Civil parish in Lancashire, England

Arkholme-with-Cawood is a civil parish of the City of Lancaster in Lancashire, England. The parish of Arkholme-with-Cawood had a population of 334 recorded in the 2001 census, falling marginally to 333 at the 2011 Census. The parish is north east of Lancaster and lies on the B6254 road.

==History==
Arkholme is a small village forming part of a cluster of sites along the Lune Valley, each with evidence of a motte – as with Melling and Whittington. Arkholme has no surviving bailey. This is the densest distribution of Norman castles outside of the Welsh border countryside.

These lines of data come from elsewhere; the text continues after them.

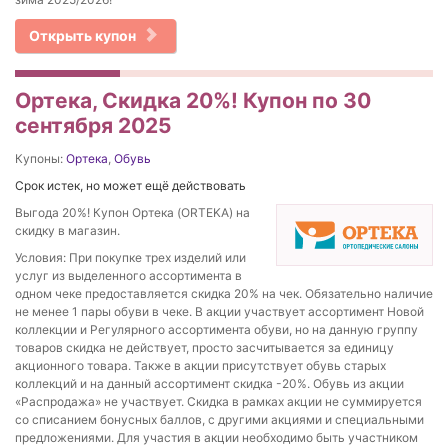
Открыть купон
Ортека, Скидка 20%! Купон по 30
сентября 2025
Купоны:
Ортека
,
Обувь
Срок истек, но может ещё действовать
Выгода 20%! Купон Ортека (ORTEKA) на
скидку в магазин.
Условия: При покупке трех изделий или
услуг из выделенного ассортимента в
одном чеке предоставляется скидка 20% на чек. Обязательно наличие
не менее 1 пары обуви в чеке. В акции участвует ассортимент Новой
коллекции и Регулярного ассортимента обуви, но на данную группу
товаров скидка не действует, просто засчитывается за единицу
акционного товара. Также в акции присутствует обувь старых
коллекций и на данный ассортимент скидка -20%. Обувь из акции
«Распродажа» не участвует. Скидка в рамках акции не суммируется
со списанием бонусных баллов, с другими акциями и специальными
предложениями. Для участия в акции необходимо быть участником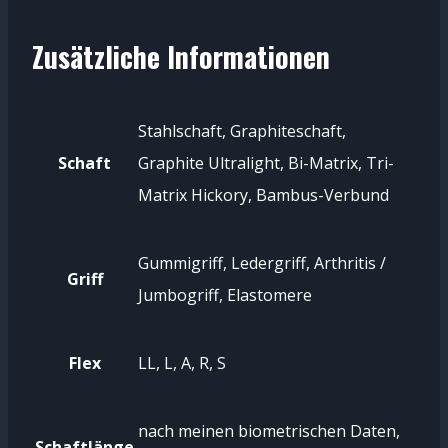
Zusätzliche Informationen
Stahlschaft, Graphiteschaft,
Schaft
Graphite Ultralight, Bi-Matrix, Tri-
Matrix Hickory, Bambus-Verbund
Gummigriff, Ledergriff, Arthritis /
Griff
Jumbogriff, Elastomere
Flex
LL, L, A, R, S
nach meinen biometrischen Daten,
Schaftlänge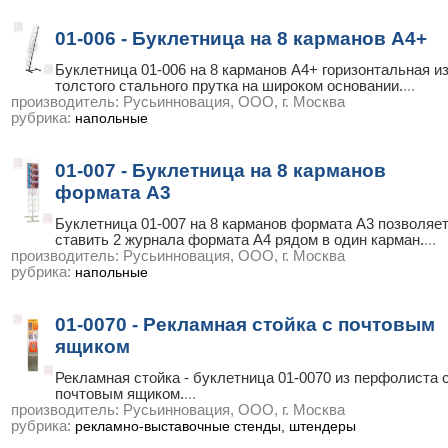
01-006 - Буклетница на 8 карманов А4+
Буклетница 01-006 на 8 карманов А4+ горизонтальная и
толстого стального прутка на широком основании.
...
производитель:
Русьинновация, ООО, г. Москва
рубрика:
напольные
01-007 - Буклетница на 8 карманов
формата А3
Буклетница 01-007 на 8 карманов формата А3 позволяе
ставить 2 журнала формата А4 рядом в один карман.
...
производитель:
Русьинновация, ООО, г. Москва
рубрика:
напольные
01-0070 - Рекламная стойка с почтовым
ящиком
Рекламная стойка - буклетница 01-0070 из перфолиста 
почтовым ящиком.
...
производитель:
Русьинновация, ООО, г. Москва
рубрика:
рекламно-выставочные стенды, штендеры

It was served by the Furness and Midland Joint Railway line, until 1960. A tunnel took the line from Wennington (where it connected with the Midland Railway) to Melling, the next station being at Arkholme.

==Thankful Village==
Arkholme is one of only two Thankful Villages in Lancashire – those rare places that suffered no fatalities during the Great War of 1914 to 1918. This small village sent by far the largest number from one village and parish off to war – 59. It is remarkable that all 59 returned to their homes. A nearby village, Nether Kellet, 5 miles to the south west, sent 21 men and it, too, is a Thankful Village – all their men returned. The village is featured on Darren Hayman's album, Thankful Villages Volume 2.

According to an article on the BBC website (), Arkholme and Nether Kellet were also doubly Thankful Villages, having lost no men in either world war. This latter detail is questionable, as there is a memorial in St John's Church, Arkholme that commemorates Leading Stoker Harold Edward Newby, who was from Arkholme and who was Killed in Action when HMS Repulse was sunk off Singapore on 10 December 1941.

Arkholme Village Hall, designed by Mason Gillibrand Architects of Caton, Lancaster, was completed in 2004 and won an RICS Community Benefit Award in 2005.

==Cawood==
Cawood was originally the forest owned by the Lords of Hornby, hence the "wood" in its name.

==Broadband==
Arkholme was one of the first places connected to the Broadband 4 Rural North high speed broadband network.

==Notable people==
The actor Harriet Webb grew up in Arkholme.